The proposal, from Santa Ana-based development firm Urban Housing Communities, would rehabilitate Kuhio Park Terrace and Kuhio Homes using several funding sources, including federal low-income housing tax credits and tax-exempt private activity bonds.

Under the plan, the state would sell the buildings at Kuhio Park Terrace and Kuhio Homes to Urban Housing with deed restrictions to require affordability and lease the land under the buildings for 55 years. After that period, the state could buy back the projects.

The proposal would not require state appropriations.

Doug Bigley, chief executive officer and president of Urban Housing, said the proposal was submitted to show Hawai'i housing officials how redevelopment is possible even in tough financial times.

Under the proposal, 50 percent of the units at the developments would remain public housing, 25 percent would get Section 8 project-based vouchers (so they would be subsidized) and 25 percent would have slightly higher rents, though they would still be for the poor.

"KPT can be fixed, and we can fix it," Bigley said.
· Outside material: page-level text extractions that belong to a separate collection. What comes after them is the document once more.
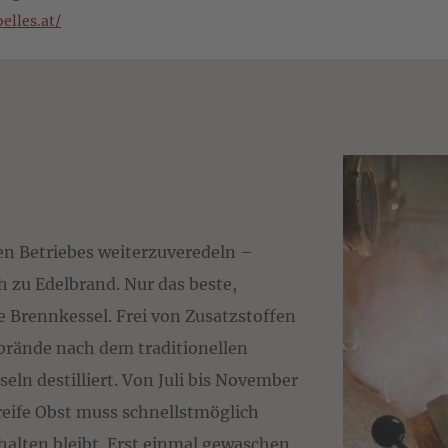
elles.at/
hen Betriebes weiterzuveredeln –
 zu Edelbrand. Nur das beste,
e Brennkessel. Frei von Zusatzstoffen
brände nach dem traditionellen
ln destilliert. Von Juli bis November
lreife Obst muss schnellstmöglich
rhalten bleibt. Erst einmal gewaschen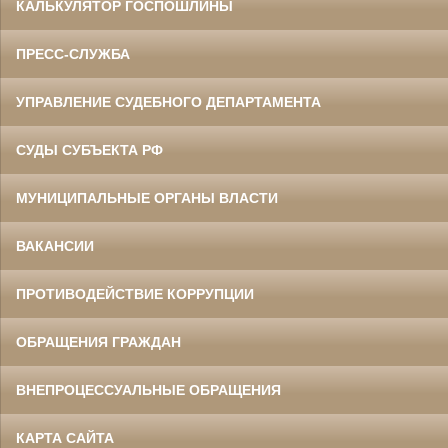
КАЛЬКУЛЯТОР ГОСПОШЛИНЫ
ПРЕСС-СЛУЖБА
УПРАВЛЕНИЕ СУДЕБНОГО ДЕПАРТАМЕНТА
СУДЫ СУБЪЕКТА РФ
МУНИЦИПАЛЬНЫЕ ОРГАНЫ ВЛАСТИ
ВАКАНСИИ
ПРОТИВОДЕЙСТВИЕ КОРРУПЦИИ
ОБРАЩЕНИЯ ГРАЖДАН
ВНЕПРОЦЕССУАЛЬНЫЕ ОБРАЩЕНИЯ
КАРТА САЙТА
The proposal comes as the state is grappling with how to address claims in a recently filed federal class action lawsuit, which alleges the conditions at Kuhio Park Terrace are well below substandard and points to broken elevators, hot water heaters and sewage lines.

State officials have said they are looking to mixed-income redevelopment, designed to revamp structures and add higher-income apartments to existing projects to bring in more revenue for upkeep, as a solution for as many as seven dilapidated public housing projects.
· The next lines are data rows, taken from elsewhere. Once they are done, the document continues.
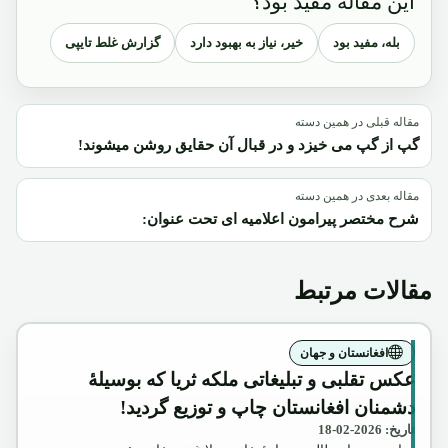
این مقاله مفید بود؟
بله، مفید بود
خیر، نیاز به بهبود دارد
گزارش غلط تایپی
مقاله قبلی در همین دسته
گپ از گپ می خیزد و در قبال آن حقایق روشن میشوند!
مقاله بعدی در همین دسته
شرح مختصر پیرامون اعلامیه ای تحت عنوان:
مقالات مرتبط
افغانستان و جهان
عکس تقلبی و تبلیغاتی ملکه ثریا که بوسیلۀ
دشمنان افغانستان چاپ و توزیع گردید!
تاریخ: 2026-02-18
Many say the alternative is tearing down or selling buildings, especially in these tight fiscal times. Already, the state has a mounting list of backlogged repairs at public housing projects in the Islands.

At KPT alone, which is the largest public housing project in Hawai'i, there is an estimated $67 million in improvement needs right now, according to a 2003 assessment, the most recent.
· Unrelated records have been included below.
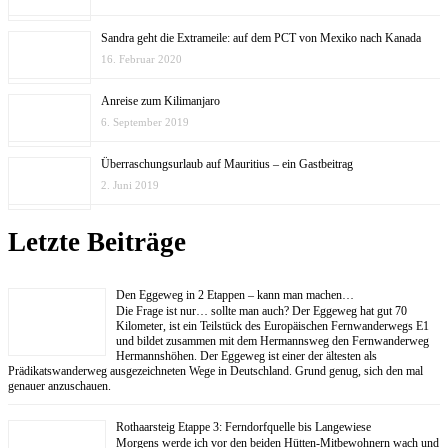
Sandra geht die Extrameile: auf dem PCT von Mexiko nach Kanada
16. Februar 2020
Anreise zum Kilimanjaro
6. September 2019
Überraschungsurlaub auf Mauritius – ein Gastbeitrag
2. Juni 2019
Letzte Beiträge
Den Eggeweg in 2 Etappen – kann man machen…
Die Frage ist nur… sollte man auch? Der Eggeweg hat gut 70
Kilometer, ist ein Teilstück des Europäischen Fernwanderwegs E1
und bildet zusammen mit dem Hermannsweg den Fernwanderweg
Hermannshöhen. Der Eggeweg ist einer der ältesten als
Prädikatswanderweg ausgezeichneten Wege in Deutschland. Grund genug, sich den mal
genauer anzuschauen.
Rothaarsteig Etappe 3: Ferndorfquelle bis Langewiese
Morgens werde ich vor den beiden Hütten-Mitbewohnern wach und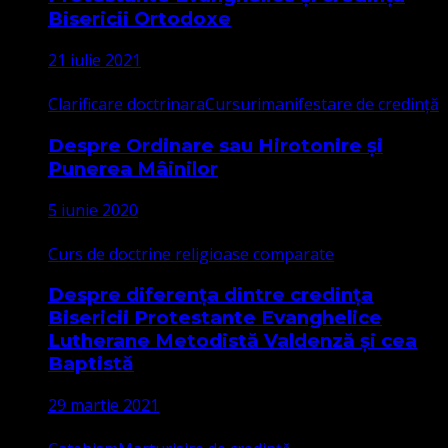
Bisericii Ortodoxe
21 iulie 2021
Clarificare doctrinara
Cursuri
manifestare de credință
Despre Ordinare sau Hirotonire și
Punerea Mâinilor
5 iunie 2020
Curs de doctrine religioase comparate
Despre diferența dintre credința
Bisericii Protestante Evanghelice
Lutherane Metodistă Valdenză și cea
Baptistă
29 martie 2021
Public housing administrators and advocates started last year introducing the concept of mixed-income redevelopment to public housing residents, while also pledging that no public housing units would be lost in redevelopment. Thompson said a "one-for-one" replacement is key, given the state's lack of affordable rentals.

But he added that a one-for-one replacement doesn't necessarily have to be on site. That means one project could in theory get smaller, while another one got larger. "As long as you have ... the same number of units," Thompson said recently. "It's been a ground rule."

The Urban Housing proposal does have its critics, though.

Drew Astolfi, lead organizer for Faith Action for Community Equity, which is working on getting the word out about mixed-income development among public housing residents, said the developer's fee under the proposal -about $10 million — is fairly high.

The fee, under the proposal, would be accrued through rents and other income streams over 15 years. He said the state should consider capping the fee at 1 percent to 2 percent of the total rehabilitation costs.

There are also remaining questions about how redevelopment would work, including where people would move when construction is being done and what amount of oversight the state would have over redeveloped sites, which would in theory be partially privatized.

Lowell Kalapa, an affordable housing advocate and Tax Foundation of Hawaii president, said those details can be worked out and said the state would still have lots of say over how a project was run under mixed-income redevelopment, even though the state probably wouldn't own or manage the buildings in a project.

"One of the misconceptions is you're going to get rid of public housing," he said. "This is not taking it out of the public domain, but putting it in private hands so we can attract federal subsidies."